== Segment start ==

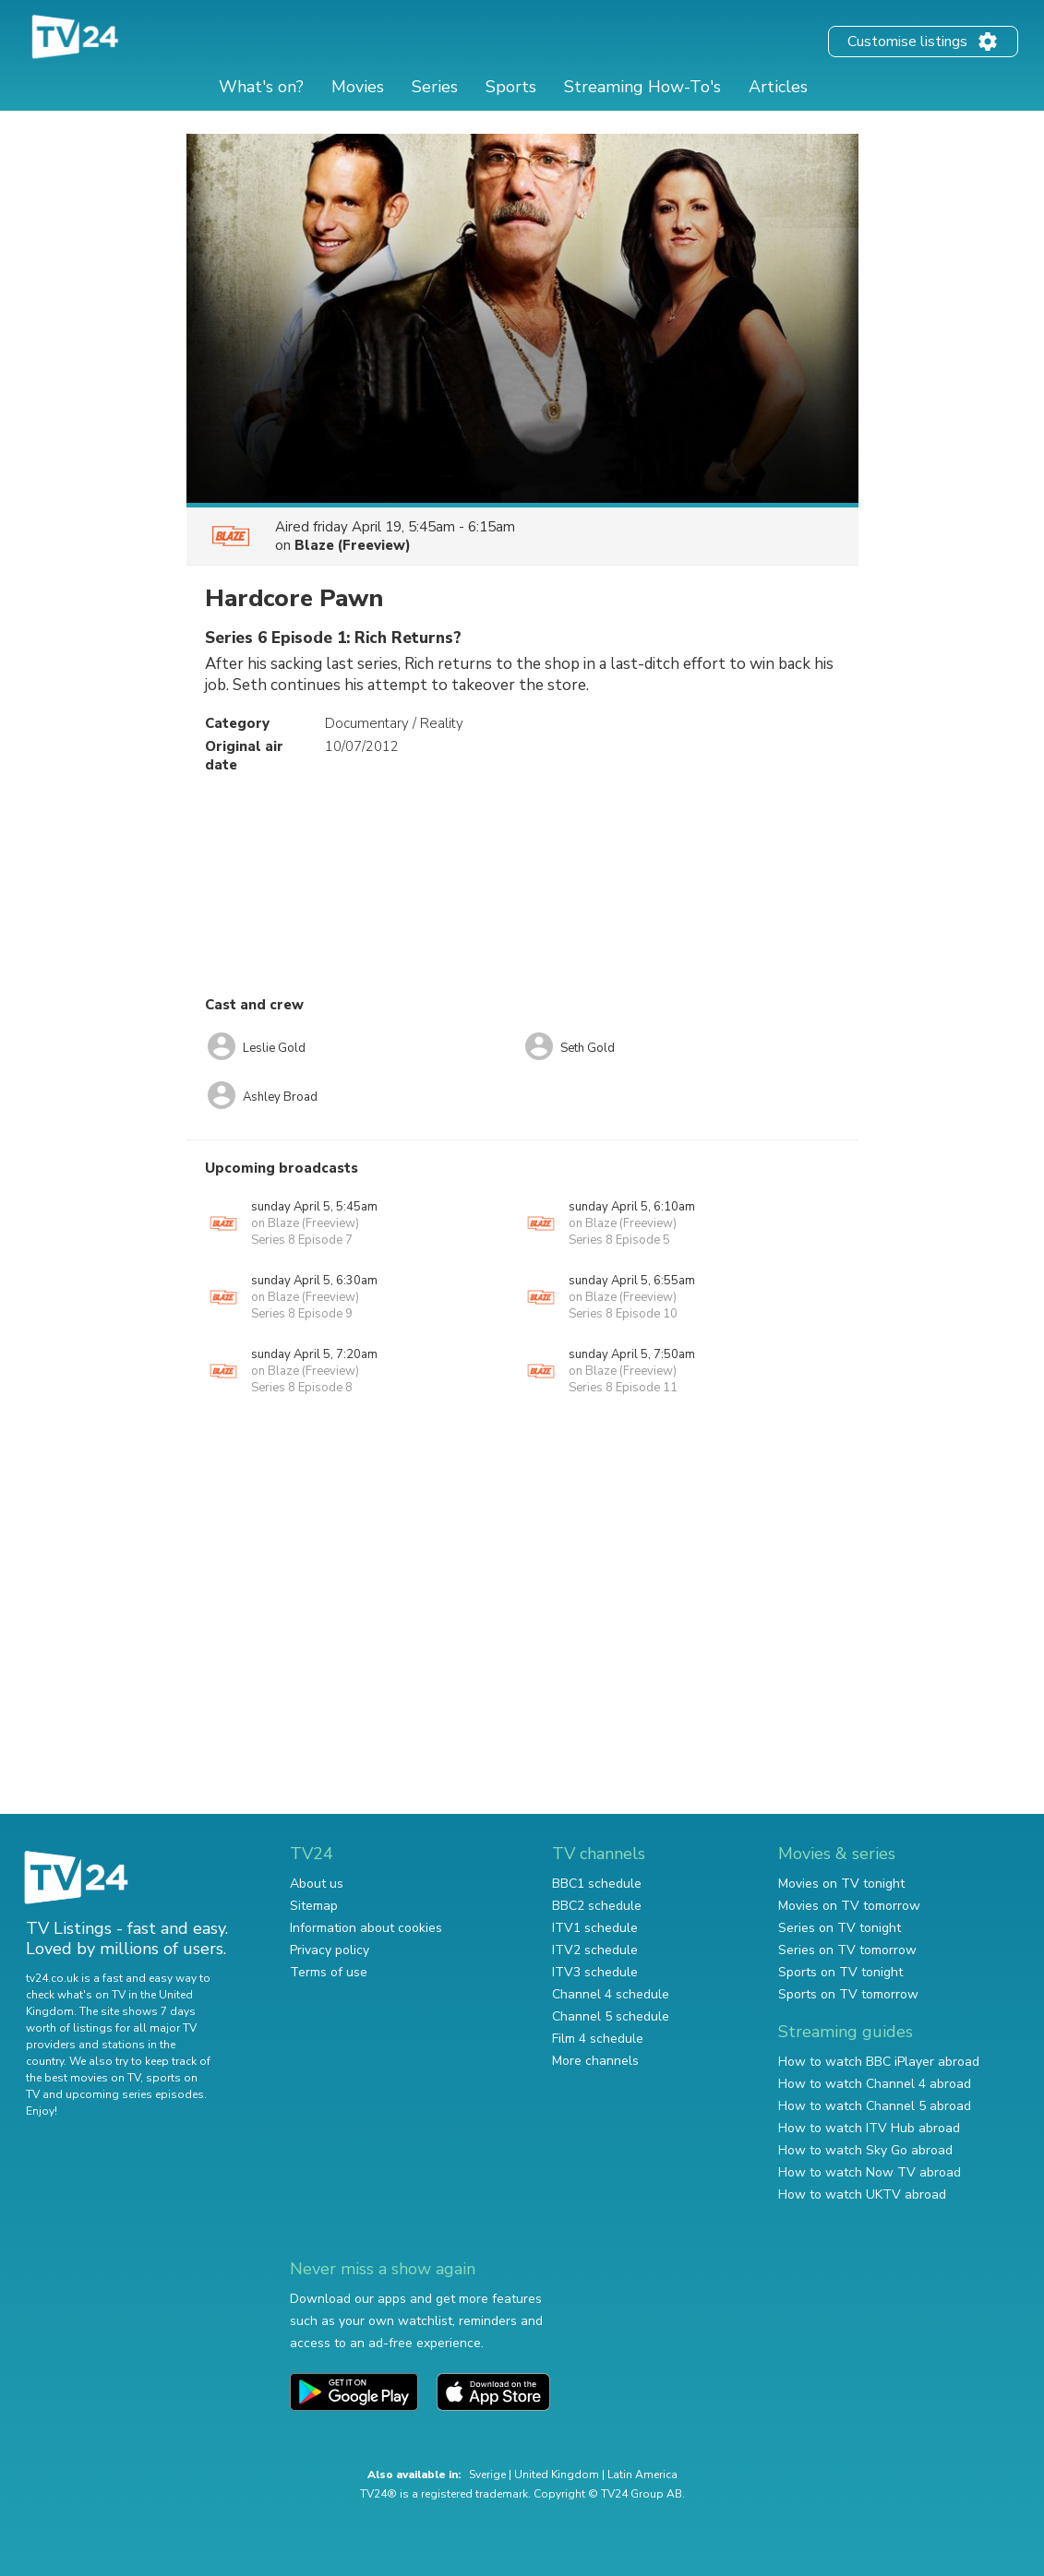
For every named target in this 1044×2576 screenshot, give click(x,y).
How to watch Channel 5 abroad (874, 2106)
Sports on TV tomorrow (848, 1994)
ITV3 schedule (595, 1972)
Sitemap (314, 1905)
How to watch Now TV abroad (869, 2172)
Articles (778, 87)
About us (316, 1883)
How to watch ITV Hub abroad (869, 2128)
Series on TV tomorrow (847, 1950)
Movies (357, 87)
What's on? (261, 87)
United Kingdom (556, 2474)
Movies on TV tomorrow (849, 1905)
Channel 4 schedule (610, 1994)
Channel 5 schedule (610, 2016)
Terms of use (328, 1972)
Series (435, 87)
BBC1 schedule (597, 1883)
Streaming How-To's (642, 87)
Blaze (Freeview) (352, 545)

== Segment end ==

Work required. In your copy of the data above, leave out the pictures and repeat everything else exactly.

Response below.
For every named target in this 1044×2576 screenshot, give click(x,y).
How to watch Channel 5 abroad (874, 2106)
Sports on TV tomorrow (848, 1994)
ITV3 schedule (595, 1972)
Sitemap (314, 1905)
How to watch Now TV abroad (869, 2172)
Articles (778, 87)
About us (316, 1883)
How to watch ITV Hub abroad (869, 2128)
Series on TV tomorrow (847, 1950)
Movies (357, 87)
What's on? (261, 87)
United Kingdom (556, 2474)
Movies on TV tomorrow (849, 1905)
Channel 4 schedule (610, 1994)
Channel 5 schedule (610, 2016)
Terms of use (328, 1972)
Series (435, 87)
BBC1 schedule (597, 1883)
Streaming How-To's (642, 87)
Blaze (Freeview) (352, 545)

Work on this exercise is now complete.